Outsiders All the Way Down

Bill Murray alone in a Tokyo hotel bar, not sleeping, not quite drunk, being filmed for a Suntory whisky ad he doesn’t fully believe in. That’s where the list starts.

Someone wanted to know my desert island films—the real ones, not the respectable-dinner-party ones—so I wrote them down in order: Lost in Translation, Pirates of the Caribbean, Battle Royale, Fear and Loathing in Las Vegas, Thirteen, Cruel Intentions, Amélie, City of God, Soloalbum, Spirited Away.

Ten films, and looking at them now I notice that nearly all of them are about outsiders dropped into worlds that weren’t built for them. A middle-aged American stranded in Tokyo. Schoolchildren forced to murder each other. A gonzo journalist spiraling through a desert city. A girl tumbling into a realm of spirits and labor disputes. Even the pirate movie is fundamentally about a man who doesn’t belong to his own era. I apparently have a type.

Battle Royale was still genuinely shocking in those years—Fukasaku’s last film, made while he was already ill, and it carries the specific fury of someone who doesn’t have time to be careful.

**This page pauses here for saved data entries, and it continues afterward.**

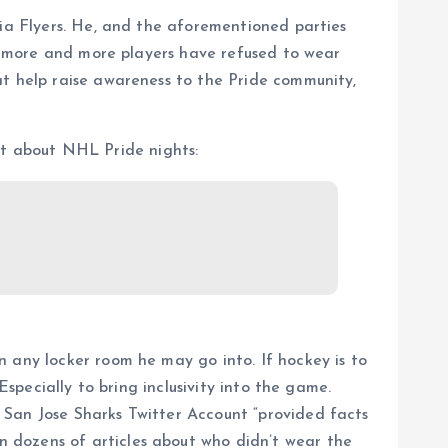
hia Flyers. He, and the aforementioned parties
n, more and more players have refused to wear
at help raise awareness to the Pride community,
t about NHL Pride nights:
 any locker room he may go into. If hockey is to
Especially to bring inclusivity into the game.
 San Jose Sharks Twitter Account “provided facts
 dozens of articles about who didn’t wear the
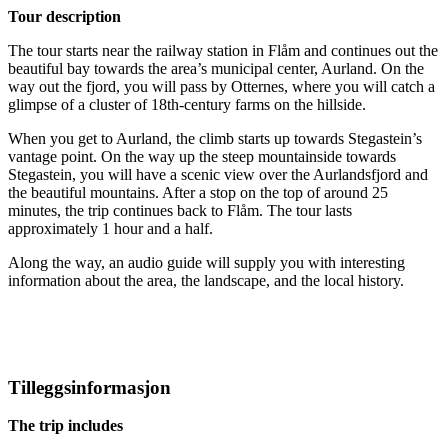
Tour description
The tour starts near the railway station in Flåm and continues out the
beautiful bay towards the area’s municipal center, Aurland. On the
way out the fjord, you will pass by Otternes, where you will catch a
glimpse of a cluster of 18th-century farms on the hillside.
When you get to Aurland, the climb starts up towards Stegastein’s
vantage point. On the way up the steep mountainside towards
Stegastein, you will have a scenic view over the Aurlandsfjord and
the beautiful mountains. After a stop on the top of around 25
minutes, the trip continues back to Flåm. The tour lasts
approximately 1 hour and a half.
Along the way, an audio guide will supply you with interesting
information about the area, the landscape, and the local history.
Tilleggsinformasjon
The trip includes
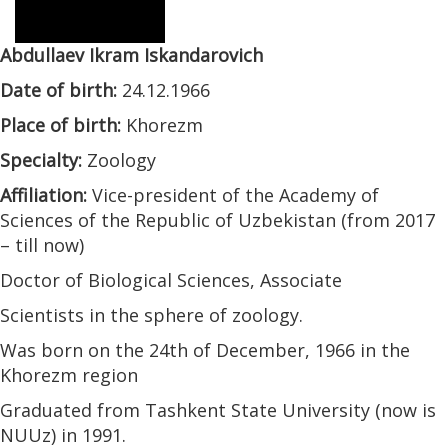
Abdullaev Ikram Iskandarovich
Date of birth:
24.12.1966
Place of birth:
Khorezm
Specialty:
Zoology
Affiliation:
Vice-president of the Academy of
Sciences of the Republic of Uzbekistan (from 2017
– till now)
Doctor of Biological Sciences, Associate
Scientists in the sphere of zoology.
Was born on the 24th of December, 1966 in the
Khorezm region
Graduated from Tashkent State University (now is
NUUz) in 1991.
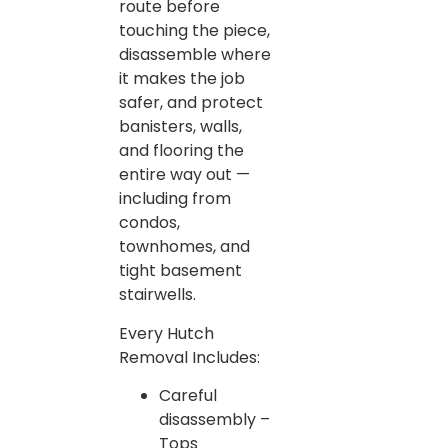
route before
touching the piece,
disassemble where
it makes the job
safer, and protect
banisters, walls,
and flooring the
entire way out —
including from
condos,
townhomes, and
tight basement
stairwells.
Every Hutch
Removal Includes:
Careful
disassembly –
Tops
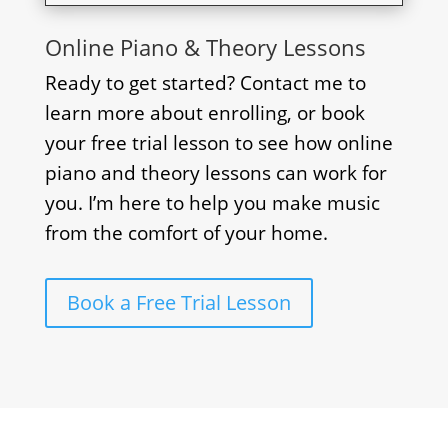
Online Piano & Theory Lessons
Ready to get started? Contact me to
learn more about enrolling, or book
your free trial lesson to see how online
piano and theory lessons can work for
you. I’m here to help you make music
from the comfort of your home.
Book a Free Trial Lesson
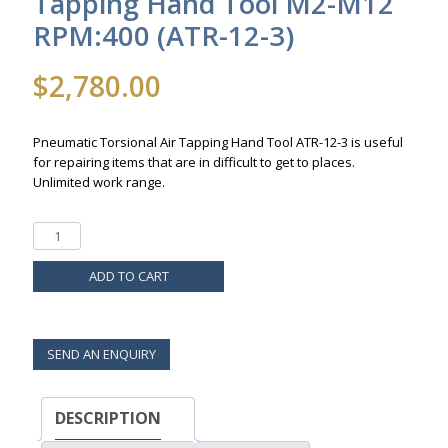
Tapping Hand Tool M2-M12
RPM:400 (ATR-12-3)
$
2,780.00
Pneumatic Torsional Air Tapping Hand Tool ATR-12-3 is useful
for repairing items that are in difficult to get to places.
Unlimited work range.
ADD TO CART
SEND AN ENQUIRY
DESCRIPTION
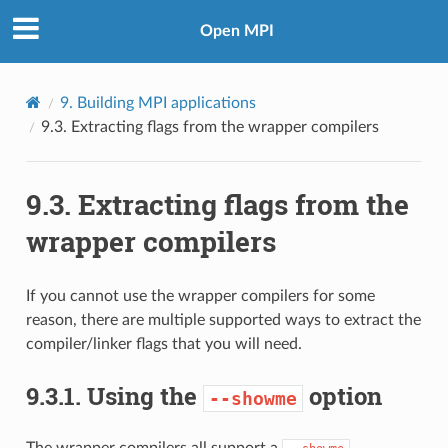
Open MPI
9.
Building MPI applications
9.3.
Extracting flags from the wrapper compilers
9.3.
Extracting flags from the
wrapper compilers
If you cannot use the wrapper compilers for some
reason, there are multiple supported ways to extract the
compiler/linker flags that you will need.
9.3.1.
Using the
option
--showme
The wrapper compilers all support a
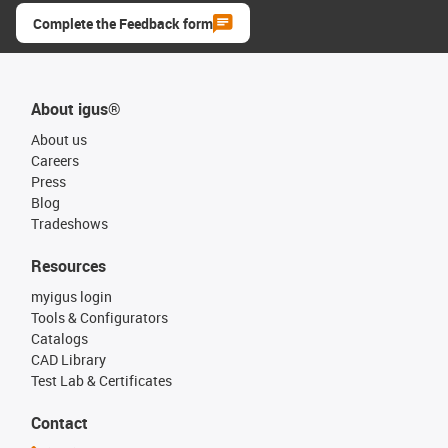
Complete the Feedback form
About igus®
About us
Careers
Press
Blog
Tradeshows
Resources
myigus login
Tools & Configurators
Catalogs
CAD Library
Test Lab & Certificates
Contact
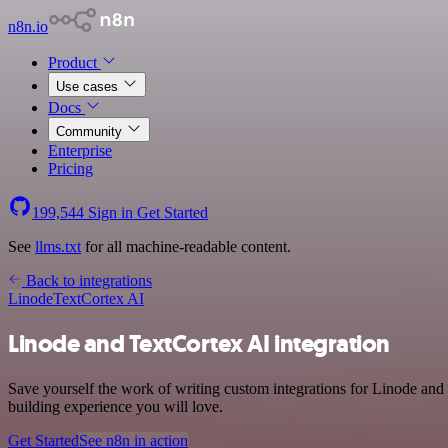
n8n.io
Product
Use cases
Docs
Community
Enterprise
Pricing
199,544
Sign in
Get Started
See
llms.txt
for all machine-readable content.
Back to integrations
Linode
TextCortex AI
Linode and TextCortex AI integration
Save yourself the work of writing custom integrations for Linode and
building experience you will love.
Get Started
See n8n in action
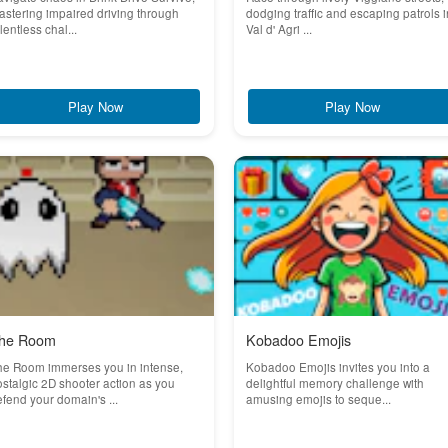
stering impaired driving through
dodging traffic and escaping patrols i
lentless chal...
Val d' Agri ...
Play Now
Play Now
he Room
Kobadoo Emojis
he Room immerses you in intense,
Kobadoo Emojis invites you into a
stalgic 2D shooter action as you
delightful memory challenge with
fend your domain's ...
amusing emojis to seque...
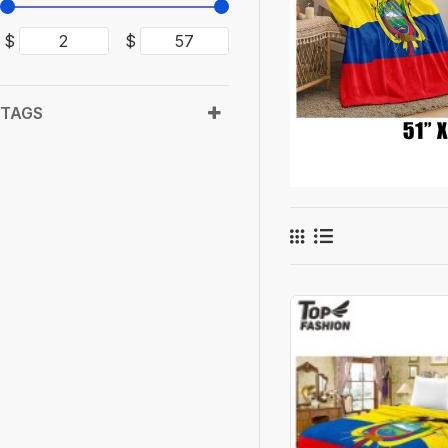
$
$
TAGS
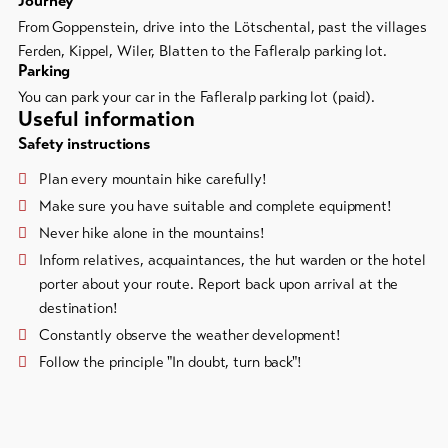
Journey
From Goppenstein, drive into the Lötschental, past the villages
Ferden, Kippel, Wiler, Blatten to the Fafleralp parking lot.
Parking
You can park your car in the Fafleralp parking lot (paid).
Useful information
Safety instructions
Plan every mountain hike carefully!
Make sure you have suitable and complete equipment!
Never hike alone in the mountains!
Inform relatives, acquaintances, the hut warden or the hotel
porter about your route. Report back upon arrival at the
destination!
Constantly observe the weather development!
Follow the principle "In doubt, turn back"!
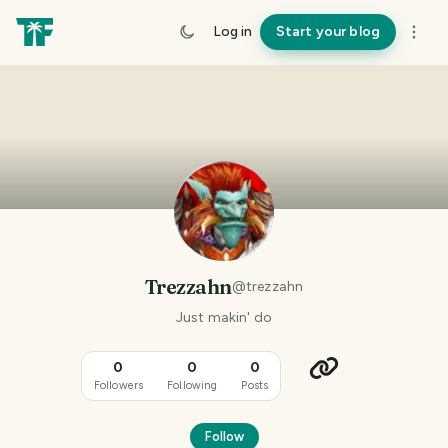
Log in
Start your blog
Trezzahn
@
trezzahn
Just makin' do
0
0
0
Followers
Following
Posts
Follow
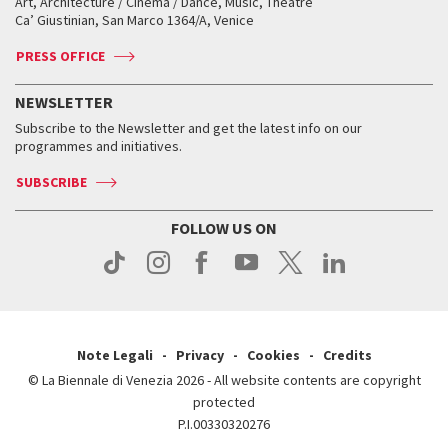
Art, Architecture / Cinema / Dance, Music, Theatre
Tickets
Silver Lion
Ca’ Giustinian, San Marco 1364/A, Venice
Biennale Channel
Contact us
Tickets
Contact us
Accreditation
Archive
ASAC DATI
Press
Accreditation
Press
PRESS OFFICE
Services for the public
History
FAQ
How to get there
When and where
Services for the public
NEWSLETTER
Contact us
Tickets
When & where
How to get there
Subscribe to the Newsletter and get the latest info on our
Press
Services for the public
programmes and initiatives.
News
Contact us
How to get there
Services for the public
Press
SUBSCRIBE
Contact us
How to get there
Press
FOLLOW US ON
Contact us
Press
Note Legali
Privacy
Cookies
Credits
© La Biennale di Venezia 2026 - All website contents are copyright
protected
P.I.00330320276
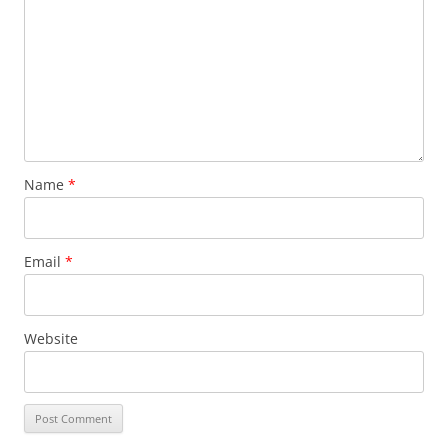
Name
*
Email
*
Website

City of God hits like a gut punch every single time, regardless of how well you know what’s coming. And Spirited Away remains one of the very few films I’d recommend to any living person in any mood at any age, which is an almost suspicious quality for a single work to possess.

The list probably hasn’t changed much since. Which either means I got it right the first time, or I’ve stopped paying attention.